Closed sbe-arg closed 1 month ago

sbe-arg commented 7 months ago

When nextcloud version 28.0.3 version is release and a immutable tag is created, images are built from that tag. When a vulnerability or feature is found/fixed and bumped to version 28.0.4 a new version is release but what I see is that docker images with the latest semantic version in dockerhub are continuously updated which defeats the purpose of semantic versioning for docker images.

The only continuously updated docker tags should be latest and non-semantic versioned tags.

We should be able to trust version pinning otherwise the compose and charts will have to be pinned to shas of the builds. This is a security risk IMO.

This is seen specifically in truenas scale and docker compose if we do docker compose pull without changing the docker version.

see: image image

https://github.com/truenas/charts/issues/2286 https://hub.docker.com/_/nextcloud/tags?page=&page_size=&ordering=&name=28.0.4

last edit: the title might sound like I'm angry or something, but in reality I have no visibility of how the images are created, where are the docker tag and docker push instructions?

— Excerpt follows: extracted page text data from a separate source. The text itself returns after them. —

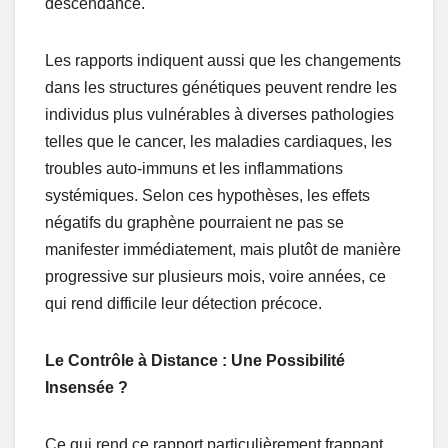
descendance.
Les rapports indiquent aussi que les changements
dans les structures génétiques peuvent rendre les
individus plus vulnérables à diverses pathologies
telles que le cancer, les maladies cardiaques, les
troubles auto-immuns et les inflammations
systémiques. Selon ces hypothèses, les effets
négatifs du graphène pourraient ne pas se
manifester immédiatement, mais plutôt de manière
progressive sur plusieurs mois, voire années, ce
qui rend difficile leur détection précoce.
Le Contrôle à Distance : Une Possibilité
Insensée ?
Ce qui rend ce rapport particulièrement frappant,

intersectRaven commented 7 months ago

I think it's because the Nextcloud software remains the same. It's the other layers that may have changed. For example, the apache image uses php:8.2-apache-bookworm as it's base layer. If you look at it, that image was updated a few hours ago (at time of writing this). So the nextcloud image may have some trigger so it will update when the base changes.

sbe-arg commented 7 months ago

This should not happen for stability and security purposes.

One should be able to trust a tag. And not having a semantic tag being update continuously irrelevant of layers.

Only latest should be updated IMO

intersectRaven commented 7 months ago

I agree with your point with regards to stability BUT disagree from a security standpoint. An example would be a scenario where there is a vulnerability in PHP below 8.2.9. The Nextcloud image should be updated to fix it if it uses a version that is susceptible. As to whether it is automatically done so or done manually is the thing to be submitted to debate.

sbe-arg commented 7 months ago

For people in that context they should drive on latest and not on a semantic tag

sbe-arg commented 7 months ago

Or add and addition of a extension to the tag

Such as 28.0.4-patch1, 28.0.4-patch2 etc

But updating existing tags is not good practice in general only adding new semantic tags.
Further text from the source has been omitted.